If any of these descriptions make Body Double sound didactic, comfortable, or clear-headed, let me say that it's anything but. The movie reflexively implicates itself and its audience at every turn. Watching it is like receiving a neverending stream of fuck yous, a sophomoric variation of Godard's style of complete audience alienation that is a perfect fit for the material. But for all of its post-modern pranksterism, the movie is also deliriously fun. I mean, just look at the slicked-back hair and all-leather outfit Wasson is stuck in for the entire second half of the movie. As one of the many with an intense personal connection to Vertigo, this movie really upset me the first time I saw it, so I can't blame anyone else for having a similar response. But on rewatch, I admired its brazen parody ("Scully" and "Scottie" sound similar, the actors physically resemble each other, and there are scenes where I'm pretty sure Wasson is literally doing a Jimmy Stewart impersonation) and found its commentary on Vertigo and beyond provocative. Many viewings later, it has become one of my favorite movies, never failing to elicit from me something like Kael's "tiny hedgehog squeaks and raptures" for The Fury. Body Double is De Palma at his most engaging, somehow simultaneously generous and cruel, delightful and troubling, ludicrous and lucid, academic and moronic. In terms of movies I love that make me hate movies, this is, ironically, second only to Vertigo.
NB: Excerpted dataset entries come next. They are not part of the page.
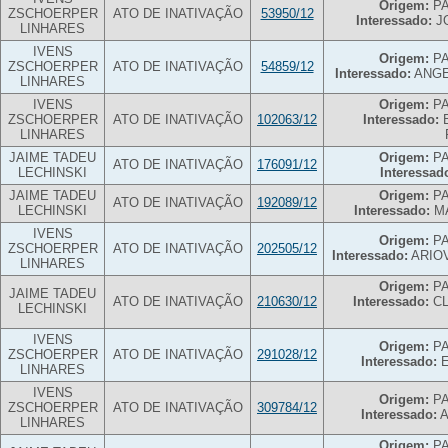
Origem:
PA
ZSCHOERPER
ATO DE INATIVAÇÃO
53950/12
Interessado:
J
LINHARES
IVENS
Origem:
PA
ZSCHOERPER
ATO DE INATIVAÇÃO
54859/12
Interessado:
ANGE
LINHARES
IVENS
Origem:
PA
ZSCHOERPER
ATO DE INATIVAÇÃO
102063/12
Interessado:
B
LINHARES
JAIME TADEU
Origem:
PA
ATO DE INATIVAÇÃO
176091/12
LECHINSKI
Interessad
JAIME TADEU
Origem:
PA
ATO DE INATIVAÇÃO
192089/12
LECHINSKI
Interessado:
MA
IVENS
Origem:
PA
ZSCHOERPER
ATO DE INATIVAÇÃO
202505/12
Interessado:
ARIO
LINHARES
Origem:
PA
JAIME TADEU
ATO DE INATIVAÇÃO
210630/12
Interessado:
CL
LECHINSKI
IVENS
Origem:
PA
ZSCHOERPER
ATO DE INATIVAÇÃO
291028/12
Interessado:
E
LINHARES
IVENS
Origem:
PA
ZSCHOERPER
ATO DE INATIVAÇÃO
309784/12
Interessado:
A
LINHARES
Origem:
PA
If I do some remarkable catch-up and am able to submit a list, this would be somewhere in the top half.
Yeah, that was me! I agree that some of De Palma's best movies are the ones he takes seriously, but for me, this is not one of them. I find it entirely nasty and detached.It's a pretty ludicrous film on its face, but De Palma really takes the emotional core seriously, and it all ends up being far more than just another PoMo joke-y exercise in past master-pastiche. Sure, it's still silly, but it's surprisingly poignant.